[Start of Attachment]

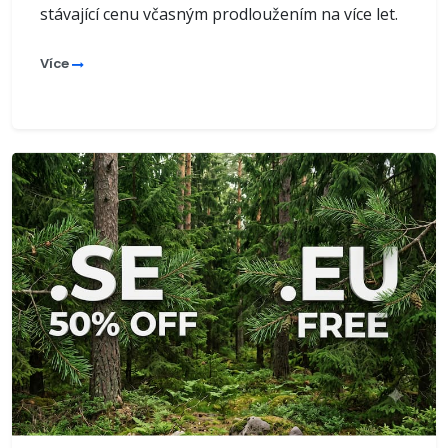
stávající cenu včasným prodloužením na více let.
Více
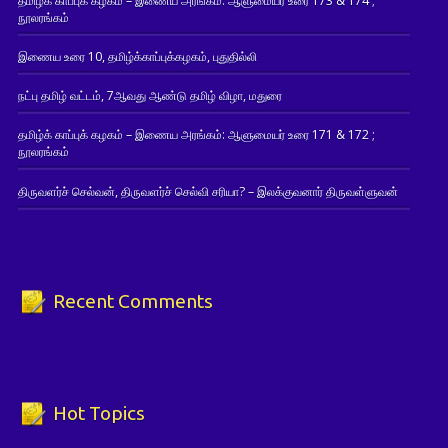
தமிழ்க் காப்புக் கழகம் – இணைய அரங்கம்: ஆளுமையர் உரை 173 & 174 ;
நூலரங்கம்
இணைய உரை 10, தமிழ்க்காப்புக்கழகம், புதுதில்லி
நட்பு தமிழ் வட்டம், 7ஆவது ஆண்டு தமிழ் விழா, மதுரை
தமிழ்க் காப்புக் கழகம் – இணைய அரங்கம்: ஆளுமையர் உரை 171 & 172 ;
நூலரங்கம்
திருவளர்ச் செல்வன், திருவளர்ச் செல்வி சரியா? – இலக்குவனார் திருவள்ளுவன்
Recent Comments
Hot Topics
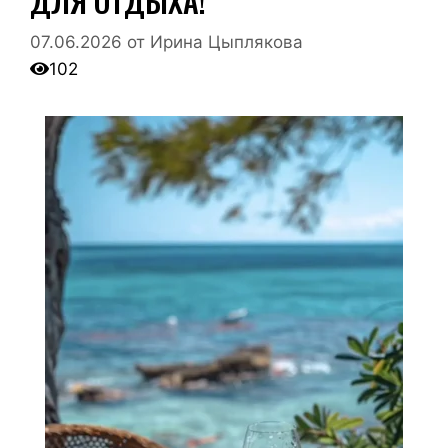
ДЛЯ ОТДЫХА!
07.06.2026
от
Ирина Цыплякова
102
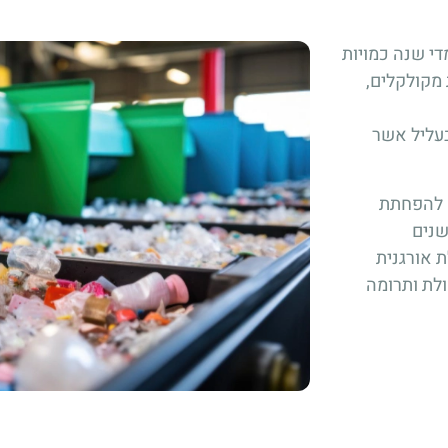
די שנה כמויות
 מקולקלים,
בעליל אשר
ה להפחתת
שנים
 אורגנית
ולת ותרומה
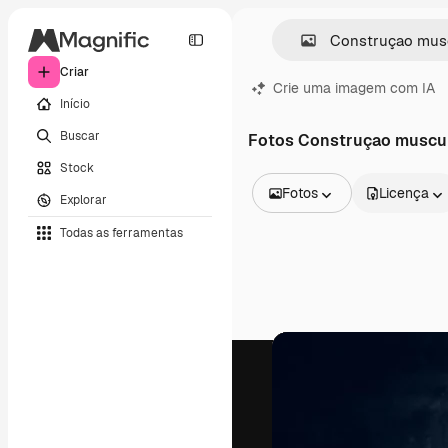
Criar
Crie uma imagem com IA
Início
Buscar
Fotos Construçao muscu
Stock
Fotos
Licença
Explorar
Todas as imagens
Todas as ferramentas
Vetores
Ilustrações
Fotos
PSD
Modelos
Mockups
Vídeos
Clipes de vídeo
Animações
Modelos de vídeos
Ícones
Modelos 3D
Fontes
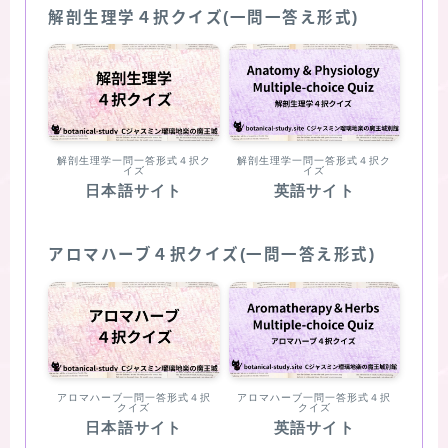
解剖生理学４択クイズ(一問一答え形式)
解剖生理学一問一答形式４択ク
解剖生理学一問一答形式４択ク
イズ
イズ
日本語サイト
英語サイト
アロマハーブ４択クイズ(一問一答え形式)
アロマハーブ一問一答形式４択
アロマハーブ一問一答形式４択
クイズ
クイズ
日本語サイト
英語サイト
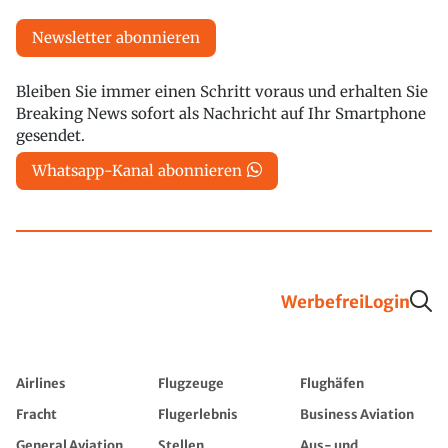
Newsletter abonnieren
Bleiben Sie immer einen Schritt voraus und erhalten Sie
Breaking News sofort als Nachricht auf Ihr Smartphone
gesendet.
Whatsapp-Kanal abonnieren
Werbefrei
Login
Airlines
Flugzeuge
Flughäfen
Fracht
Flugerlebnis
Business Aviation
General Aviation
Stellen
Aus- und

[End of Attachment]

Each line in the records above that contains the word "Todas" must be copied.

Todas as imagens
Todas as ferramentas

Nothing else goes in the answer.